We've all heard of, or perhaps been cautioned about, self-fulfilling prophecies. Usually, however, it's done in a negative context.
For example: perhaps an employee, worrying that their supervisor is unhappy with his/her performance, begins to act more nervously, starts making more mistakes, etc. As a result, the manager, noticing the behavioral difference, does start to become dissatisfied with her employe's work.
Self-fulfilling prophecy can also be seen as a positive model, evoking the old phrase "fake it 'til you make it." Nervous about giving a speech? Hold your head up, walk tall, remind yourself you know more about the topic than anyone else in the room… And slowly, a person can shift their mindset from "I'm scared to give a speech," to "I can do this!" (Whistling a happy tune, ala "The King and I," is optional.)
But how can you apply self-fulfilling prophecy to Leadership?
Join us, Wednesday, November 8 when Amy Morgan describes:
- How the self-fulfilling prophecy works,
- And how anyone in any rank or setting can be a leader by applying the concept in a positive way.
Justice Clearinghouse Editors (JCH): There is always interest in different leadership styles — Explain what the Self-Fulfilling Prophecy leadership style is?
Amy Morgan: The Self-Fulfilling Prophecy is a philosophy, rather than a leadership style. It’s the belief that when saying something that isn’t necessarily true, you influence other people’s behavior, until the statement that previously wasn’t true… becomes true. So, if someone hears something often enough, they start to act like what the statement is telling them, and eventually, their actions reflect the statement- which makes it become a truth. Leaders influence others with their words, and their actions adapt to reflect what a leader is telling them.

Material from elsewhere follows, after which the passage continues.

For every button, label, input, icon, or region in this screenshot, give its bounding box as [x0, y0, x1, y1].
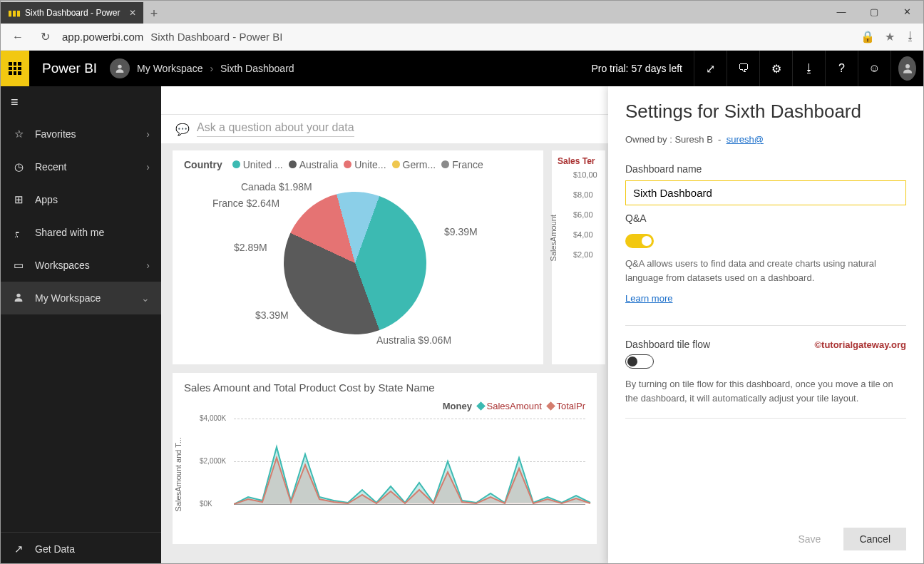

JCH: The notion of “leadership through the Self-Fulfilling Prophecy” is an interesting concept. How do you see this being exhibited in everyday life? For example, how would a police officer or prosecutor or district attorney use this philosophy?
Amy: Everything we say to other people influences them in some way. The more you mean to someone, the more your words affect them. The more often someone hears a message, also, the more they are affected by the message. Leaders are not just those in executive or management roles at work; leaders are everywhere, and we can lead from any level of any organization or group. So the things you say to others, no matter who they are, have an impact. If people in especially influential roles, like police officers, courtroom roles, social workers, etc., can remember that every word they say is somehow influencing someone else’s behavior, they can use their words to affect positive change.
Leaders are not just those in executive or management roles at work;
leaders are everywhere, and we can lead from any level of any organization or group.
So the things you say to others, no matter who they are, have an impact.
JCH: Not all leadership styles will work in all situations. Can you expand on when this leadership style might be best used? Or when it might not be as appropriate to use in a given situation?
Amy: Any time there’s a situation where behavior needs to be changed, this philosophy can be used. The Self- Fulfilling Prophecy motivates change by influencing another person to start to act on the words they hear, and then they start to believe the words based on their own actions and the words. The best and most appropriate use is to motivate people to grow and change themselves for the better. For example, my son, when he was about 12-13, wasn’t all that interested in hard work or focus. So when I did see him doing something where he’d worked hard or accomplished something, I pointed it out, and said, “You’re such a hard worker, you really stayed focused,” and then I would use any opportunity I saw to repeat those words to him. He began hearing the words, “You are a hard worker” over and over, until his actions started reflecting those words he was hearing. At 18 he is actually a very hard worker now, and believes himself to be just that. The downside to the Self-Fulfilling Prophecy, while I’ll teach in more depth in this webinar, is the impact of negative words on someone’s behavior and beliefs.
If people in especially influential roles, like police officers,
courtroom roles, social workers, etc., can remember
that every word they say is somehow influencing someone else’s behavior,
they can use their words to affect positive change.
JCH: What drew you, initially, to this theory or style of leadership? Can you share examples of how you’ve seen this leadership style used in other public safety or legal situations?
Amy: My own personal experience with hearing messages and beginning to believe them, in a negative way, are probably why I’m drawn to this philosophy, as well as my deep interest in mental health and behavioral change. I’m someone who wants to help others, and encourage others, and that’s why I’m in the mental health and training field – to help others learn things about themselves and to grow personally. One example of how I’m seeing this being used, unfortunately, these days is the negative public perception, and the public criticism, of law enforcement officers. Criticism of a broad group affects everyone in the group, and when it comes from the people the officers are getting up every morning to go protect, it has a deep impact. Hearing negative comments continuously, day after day, is going to eventually have a negative influence on officers, and so I would encourage officers to counteract those negative influences with positive, from wherever they can get it, as often as possible.
JCH: Share with us what members of the JCH community will learn that they will be able to immediately use the next day after hearing your presentation?
Amy: The awesome thing about the Self-Fulfilling Prophecy is that it’s something that can be used immediately, and all day long, every day. As soon as the webinar ends I hope the participants will look for an opportunity to positively influence another person with positive words.